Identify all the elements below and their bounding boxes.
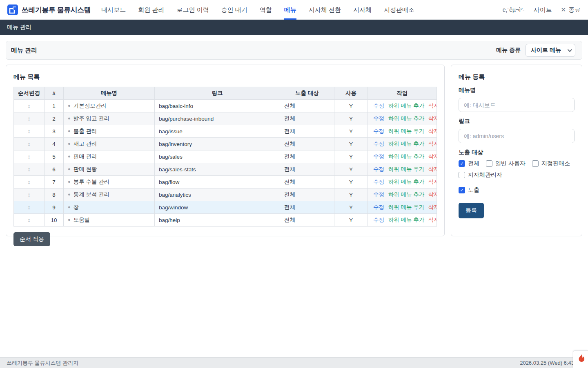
delete-link[interactable]: 삭제 (428, 141, 437, 147)
add-submenu-link[interactable]: 하위 메뉴 추가 (388, 128, 425, 134)
delete-link[interactable]: 삭제 (428, 153, 437, 159)
visible-checkbox[interactable]: ✓ 노출 (459, 186, 575, 194)
target-checkbox[interactable]: ✓ 전체 (459, 160, 479, 167)
drag-handle-icon[interactable]: ↕ (28, 141, 31, 147)
delete-link[interactable]: 삭제 (428, 128, 437, 134)
target-checkbox[interactable]: 지자체관리자 (459, 171, 502, 179)
menu-target: 전체 (280, 150, 334, 163)
drag-handle-icon[interactable]: ↕ (28, 115, 31, 122)
menu-link-input[interactable] (459, 129, 575, 143)
menu-target: 전체 (280, 100, 334, 112)
navbar-right: ë,¨êµ¬ì²- 사이트 ✕ 종료 (503, 6, 581, 14)
menu-register-title: 메뉴 등록 (459, 73, 575, 81)
drag-handle-icon[interactable]: ↕ (28, 128, 31, 135)
col-num: # (45, 87, 64, 100)
menu-link: bag/flow (155, 176, 280, 188)
drag-handle-icon[interactable]: ↕ (28, 103, 31, 109)
row-number: 9 (45, 201, 64, 214)
add-submenu-link[interactable]: 하위 메뉴 추가 (388, 204, 425, 210)
nav-item[interactable]: 로그인 이력 (176, 0, 209, 20)
menu-type-control: 메뉴 종류 사이트 메뉴 (496, 44, 575, 57)
menu-table: 순서변경 # 메뉴명 링크 노출 대상 사용 작업 ↕ 1 (13, 87, 437, 227)
breadcrumb-bar: 메뉴 관리 (0, 20, 588, 35)
drag-handle-icon[interactable]: ↕ (28, 153, 31, 160)
add-submenu-link[interactable]: 하위 메뉴 추가 (388, 103, 425, 109)
drag-handle-icon[interactable]: ↕ (28, 217, 31, 223)
target-checkbox[interactable]: 일반 사용자 (486, 160, 526, 167)
menu-name-input[interactable] (459, 98, 575, 112)
site-link[interactable]: 사이트 (533, 6, 552, 14)
edit-link[interactable]: 수정 (373, 128, 384, 134)
table-row: ↕ 9 ●창 bag/window 전체 Y 수정 하위 메뉴 추가 삭제 (14, 201, 437, 214)
delete-link[interactable]: 삭제 (428, 179, 437, 185)
menu-name: 불출 관리 (74, 128, 97, 134)
delete-link[interactable]: 삭제 (428, 217, 437, 223)
footer: 쓰레기봉투 물류시스템 관리자 2026.03.25 (Wed) 6:43:43 (0, 357, 588, 368)
nav-item[interactable]: 지자체 (353, 0, 372, 20)
target-label: 노출 대상 (459, 149, 575, 156)
drag-handle-icon[interactable]: ↕ (28, 204, 31, 211)
nav-item[interactable]: 대시보드 (101, 0, 126, 20)
main-content: 메뉴 관리 메뉴 종류 사이트 메뉴 메뉴 목록 순서변경 # 메뉴명 (0, 35, 588, 357)
table-row: ↕ 4 ●재고 관리 bag/inventory 전체 Y 수정 하위 메뉴 추… (14, 138, 437, 150)
logout-button[interactable]: ✕ 종료 (561, 6, 581, 14)
table-row: ↕ 7 ●봉투 수불 관리 bag/flow 전체 Y 수정 하위 메뉴 추가 … (14, 176, 437, 188)
delete-link[interactable]: 삭제 (428, 191, 437, 197)
drag-handle-icon[interactable]: ↕ (28, 191, 31, 198)
add-submenu-link[interactable]: 하위 메뉴 추가 (388, 217, 425, 223)
menu-target: 전체 (280, 112, 334, 125)
table-row: ↕ 8 ●통계 분석 관리 bag/analytics 전체 Y 수정 하위 메… (14, 188, 437, 201)
edit-link[interactable]: 수정 (373, 103, 384, 109)
checkbox-icon (486, 160, 492, 167)
table-header-row: 순서변경 # 메뉴명 링크 노출 대상 사용 작업 (14, 87, 437, 100)
delete-link[interactable]: 삭제 (428, 115, 437, 121)
nav-item[interactable]: 메뉴 (284, 0, 296, 20)
delete-link[interactable]: 삭제 (428, 204, 437, 210)
nav-item[interactable]: 지자체 전환 (309, 0, 341, 20)
menu-name: 봉투 수불 관리 (74, 179, 110, 185)
target-checkboxes: ✓ 전체 일반 사용자 지정판매소 지자 (459, 160, 575, 179)
nav-item[interactable]: 역할 (260, 0, 272, 20)
menu-link: bag/sales-stats (155, 163, 280, 176)
main-nav: 대시보드 회원 관리 로그인 이력 승인 대기 역할 메뉴 지자체 전환 지자체… (101, 0, 414, 20)
menu-name-cell: ●통계 분석 관리 (64, 188, 155, 201)
brand[interactable]: 쓰레기봉투 물류시스템 (7, 4, 91, 15)
nav-item[interactable]: 지정판매소 (384, 0, 414, 20)
menu-link: bag/help (155, 214, 280, 227)
menu-type-select[interactable]: 사이트 메뉴 (526, 44, 575, 57)
menu-name-cell: ●불출 관리 (64, 125, 155, 138)
edit-link[interactable]: 수정 (373, 179, 384, 185)
add-submenu-link[interactable]: 하위 메뉴 추가 (388, 141, 425, 147)
menu-target: 전체 (280, 201, 334, 214)
delete-link[interactable]: 삭제 (428, 103, 437, 109)
add-submenu-link[interactable]: 하위 메뉴 추가 (388, 153, 425, 159)
menu-link: bag/inventory (155, 138, 280, 150)
apply-order-button[interactable]: 순서 적용 (13, 232, 50, 246)
target-checkbox[interactable]: 지정판매소 (532, 160, 570, 167)
edit-link[interactable]: 수정 (373, 204, 384, 210)
edit-link[interactable]: 수정 (373, 166, 384, 172)
col-actions: 작업 (368, 87, 437, 100)
nav-item[interactable]: 회원 관리 (138, 0, 164, 20)
add-submenu-link[interactable]: 하위 메뉴 추가 (388, 179, 425, 185)
edit-link[interactable]: 수정 (373, 217, 384, 223)
add-submenu-link[interactable]: 하위 메뉴 추가 (388, 115, 425, 121)
menu-name: 발주 입고 관리 (74, 115, 110, 121)
delete-link[interactable]: 삭제 (428, 166, 437, 172)
debug-toolbar-toggle[interactable] (573, 350, 588, 368)
drag-handle-icon[interactable]: ↕ (28, 179, 31, 185)
edit-link[interactable]: 수정 (373, 115, 384, 121)
register-button[interactable]: 등록 (459, 203, 484, 218)
menu-use: Y (334, 201, 368, 214)
edit-link[interactable]: 수정 (373, 153, 384, 159)
edit-link[interactable]: 수정 (373, 191, 384, 197)
nav-item[interactable]: 승인 대기 (221, 0, 247, 20)
edit-link[interactable]: 수정 (373, 141, 384, 147)
add-submenu-link[interactable]: 하위 메뉴 추가 (388, 166, 425, 172)
add-submenu-link[interactable]: 하위 메뉴 추가 (388, 191, 425, 197)
menu-link-label: 링크 (459, 118, 575, 125)
table-row: ↕ 10 ●도움말 bag/help 전체 Y 수정 하위 메뉴 추가 삭제 (14, 214, 437, 227)
drag-handle-icon[interactable]: ↕ (28, 166, 31, 173)
menu-link: bag/window (155, 201, 280, 214)
breadcrumb-title: 메뉴 관리 (7, 24, 31, 31)
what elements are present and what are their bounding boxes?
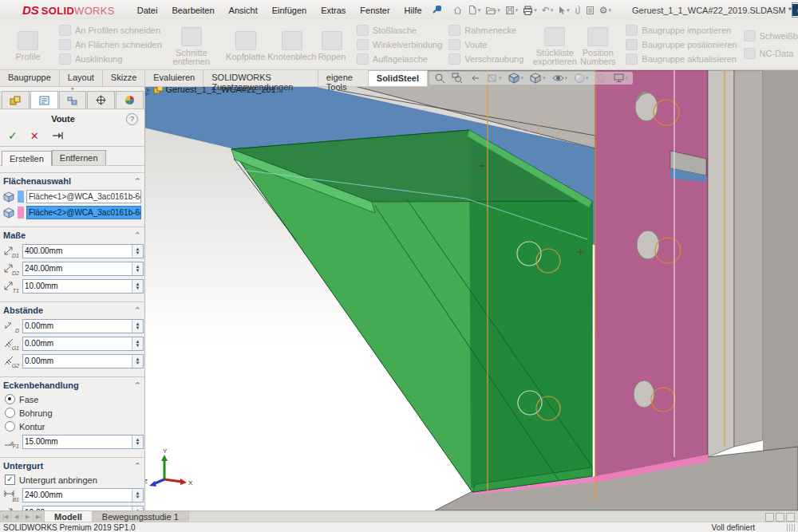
report-icon[interactable] (586, 6, 595, 15)
command-search[interactable]: ⌕ Befehlssuche (792, 2, 798, 18)
ausklinkung-button[interactable]: Ausklinkung (59, 53, 162, 65)
column-front-face[interactable] (595, 70, 708, 479)
collapse-chevron-icon[interactable]: ⌃ (134, 380, 141, 391)
column-flange-face[interactable] (734, 70, 763, 447)
rippen-button[interactable]: Rippen (315, 28, 349, 61)
spinner[interactable]: ▲▼ (132, 320, 143, 333)
nc-data-button[interactable]: NC-Data (744, 48, 798, 59)
cancel-x-button[interactable]: ✕ (30, 130, 39, 142)
ok-check-button[interactable]: ✓ (8, 129, 18, 142)
previous-view-icon[interactable] (469, 73, 480, 84)
help-icon[interactable]: ? (126, 113, 138, 125)
search-icon[interactable]: ⌕ (792, 4, 798, 16)
flange-width-input[interactable] (23, 489, 132, 500)
position-numbers-button[interactable]: Position Numbers (578, 24, 618, 66)
schnitte-entfernen-button[interactable]: Schnitte entfernen (168, 24, 215, 66)
kopfplatte-button[interactable]: Kopfplatte (223, 28, 269, 61)
subtab-entfernen[interactable]: Entfernen (52, 150, 106, 165)
t1-value-input[interactable] (23, 280, 132, 291)
tab-zusatzanwendungen[interactable]: SOLIDWORKS Zusatzanwendungen (203, 70, 318, 86)
offset-d-input[interactable] (23, 320, 132, 331)
d1-value-input[interactable] (23, 245, 132, 256)
pin-menu-icon[interactable] (432, 5, 441, 16)
radio-fase[interactable]: Fase (5, 394, 140, 404)
tab-modell[interactable]: Modell (45, 511, 93, 522)
graphics-area[interactable]: Y X Z ▶ ▸ Geruest_1_1_WCA#22_201... ▾ ▾ … (144, 70, 798, 510)
menu-hilfe[interactable]: Hilfe (405, 6, 422, 15)
gap-g2-input[interactable] (23, 355, 132, 366)
knotenblech-button[interactable]: Knotenblech (269, 28, 315, 61)
menu-fenster[interactable]: Fenster (360, 6, 389, 15)
dimxpertmanager-tab[interactable] (87, 91, 115, 108)
subtab-erstellen[interactable]: Erstellen (2, 151, 52, 166)
spinner[interactable]: ▲▼ (132, 489, 143, 502)
view-orientation-cube-icon[interactable]: ▾ (508, 73, 524, 84)
spinner[interactable]: ▲▼ (132, 245, 143, 258)
column-side-face[interactable] (708, 70, 734, 457)
face1-selection-value[interactable]: Fläche<1>@WCA_3ac0161b-6dba- (26, 190, 141, 203)
menu-datei[interactable]: Datei (137, 6, 158, 15)
collapse-chevron-icon[interactable]: ⌃ (134, 305, 141, 316)
tab-layout[interactable]: Layout (60, 70, 103, 86)
an-profilen-schneiden-button[interactable]: An Profilen schneiden (59, 25, 162, 36)
spinner[interactable]: ▲▼ (132, 355, 143, 368)
schweissbaugruppen-button[interactable]: Schweißbaugruppen (744, 30, 798, 41)
column-hole[interactable] (634, 380, 654, 408)
verschraubung-button[interactable]: Verschraubung (448, 53, 523, 65)
paperclip-icon[interactable] (575, 5, 581, 15)
menu-einfuegen[interactable]: Einfügen (272, 6, 306, 15)
display-style-icon[interactable]: ▾ (530, 73, 546, 84)
propertymanager-tab[interactable] (30, 91, 58, 108)
an-flaechen-schneiden-button[interactable]: An Flächen schneiden (59, 39, 162, 50)
spinner[interactable]: ▲▼ (132, 337, 143, 350)
featuremanager-tab[interactable] (2, 91, 30, 108)
untergurt-anbringen-checkbox-row[interactable]: ✓ Untergurt anbringen (5, 475, 140, 485)
spinner[interactable]: ▲▼ (132, 262, 143, 275)
gap-g1-input[interactable] (23, 337, 132, 349)
menu-bearbeiten[interactable]: Bearbeiten (172, 6, 214, 15)
view-settings-monitor-icon[interactable]: ▾ (613, 73, 629, 84)
undo-icon[interactable]: ↶▾ (542, 5, 554, 16)
zoom-to-fit-icon[interactable] (434, 73, 445, 84)
tab-nav-prev-icon[interactable]: ◀ (11, 511, 22, 522)
profile-button[interactable]: Profile (5, 28, 51, 61)
home-icon[interactable] (452, 5, 463, 15)
voute-button[interactable]: Voute (448, 39, 523, 50)
checkbox[interactable]: ✓ (5, 475, 15, 485)
edit-appearance-icon[interactable]: ▾ (574, 73, 589, 84)
radio-kontur[interactable]: Kontur (5, 421, 140, 432)
hide-show-items-eye-icon[interactable]: ▾ (552, 73, 568, 84)
configurationmanager-tab[interactable] (59, 91, 87, 108)
open-document-icon[interactable]: ▾ (485, 6, 500, 15)
tab-nav-next-icon[interactable]: ▶ (22, 511, 34, 522)
tab-nav-last-icon[interactable]: ▶| (34, 511, 45, 522)
print-icon[interactable]: ▾ (523, 6, 537, 15)
d2-value-input[interactable] (23, 262, 132, 274)
section-view-icon[interactable]: ▾ (487, 73, 502, 84)
menu-extras[interactable]: Extras (321, 6, 346, 15)
menu-ansicht[interactable]: Ansicht (229, 6, 258, 15)
collapse-chevron-icon[interactable]: ⌃ (134, 231, 141, 241)
auflagelasche-button[interactable]: Auflagelasche (357, 53, 442, 65)
options-gear-icon[interactable]: ⚙▾ (599, 5, 611, 16)
tab-bewegungsstudie[interactable]: Bewegungsstudie 1 (93, 511, 189, 522)
tab-solidsteel[interactable]: SolidSteel (369, 70, 428, 86)
spinner[interactable]: ▲▼ (132, 435, 143, 448)
winkelverbindung-button[interactable]: Winkelverbindung (357, 39, 442, 50)
displaymanager-tab[interactable] (116, 91, 144, 108)
select-cursor-icon[interactable]: ▾ (558, 6, 570, 15)
radio-button[interactable] (5, 408, 15, 418)
zoom-to-area-icon[interactable] (452, 73, 463, 84)
collapse-chevron-icon[interactable]: ⌃ (134, 461, 141, 471)
radio-button[interactable] (5, 394, 15, 404)
stosslasche-button[interactable]: Stoßlasche (357, 25, 442, 36)
pin-keep-visible-button[interactable] (52, 131, 65, 140)
tab-evaluieren[interactable]: Evaluieren (145, 70, 203, 86)
stueckliste-exportieren-button[interactable]: Stückliste exportieren (531, 24, 578, 66)
new-document-icon[interactable]: ▾ (468, 5, 481, 15)
rahmenecke-button[interactable]: Rahmenecke (448, 25, 523, 36)
radio-button[interactable] (5, 421, 15, 432)
baugruppe-aktualisieren-button[interactable]: Baugruppe aktualisieren (626, 53, 737, 65)
baugruppe-importieren-button[interactable]: Baugruppe importieren (626, 25, 737, 36)
tabstrip-buttons[interactable] (765, 511, 798, 522)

----

* YOUR INSTRUCTIONS *
Above are the entries; copy every line among them that contains the word "title".

* ANSWER SPACE *
menu-register-title: 메뉴 등록 (459, 73, 575, 81)
breadcrumb-title: 메뉴 관리 (7, 24, 31, 31)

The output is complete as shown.